St. Jude Medical (NYSE:STJ) reported flat sales for the 2nd quarter, but still managed to beat out Wall Street’s earnings forecast and raised the bottom end of its earnings forecast for the full year.
The St. Paul, Minn.-based medical device company posted profits of $115 million, or 40¢ per share, on sales of $1.40 billion during the 3 months ended June 29.
That’s a -0.5% decline in sales and a 52.9% decline in profits compared with the same period last year, but the profit numbers include after-tax charges of $160 million, or 56¢ per share, as St.

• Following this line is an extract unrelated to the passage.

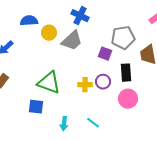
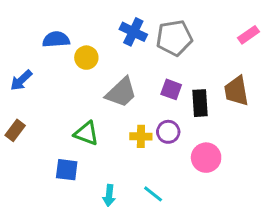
gray pentagon: (123, 38) -> (174, 38), moved
gray trapezoid: (72, 41) -> (121, 92), moved
black rectangle: (126, 73) -> (200, 103), moved
green triangle: (49, 83) -> (86, 133), size x0.7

Jude Medical continued its restructuring plan and retired some of its long-term debt, according to a press release.
Excluding the 1-time charges, adjusted earnings per share were 96¢, 2¢ ahead of expectations on The Street.
"During the 2nd quarter, St. Jude Medical made good progress towards accelerating our sales growth on a sustainable basis. Our operating discipline, healthy balance sheet and strong cash flow will continue to allow us to fund disciplined acquisitions and return value to shareholders. We remain confident in our ability to deliver double-digit constant currency growth in 2013 adjusted earnings per share," chairman, president & CEO Daniel Starks said in prepared remarks.
St. Jude Medical said it expects to post EPS of 88¢-90¢ during the 3rd quarter and raised the lower end of its earnings guidance by 2¢, to $3.70-$3.73 from $3.68-$3.73.
Investors reacted positively to the news, sending STJ shares up 2.1% to $49.47 apiece in pre-market trading.
Sales for its cardiac rhythm management division were $718 million during the quarter, down 4% compared with Q2 2012, with implantable cardiac defibrillator sales slipping 1% to $454 million and pacemaker sales down 8% to $264 million.
That could be a sign that the ailing CRM market is recovering, Leerink Swann analyst Danielle Antalffy wrote in a note to investors this morning.
"Encouragingly, STJ beat on almost all major product lines, including a meaningful beat on ICDs that could imply: (1) market share gains supported by the ongoing Quadra rollout and positive data from HRS that may have largely mitigated Durata lead concerns; and/or (2) a potentially stabilizing — and maybe even recovering — ICD market, particularly in the U.S.," Antalffy wrote.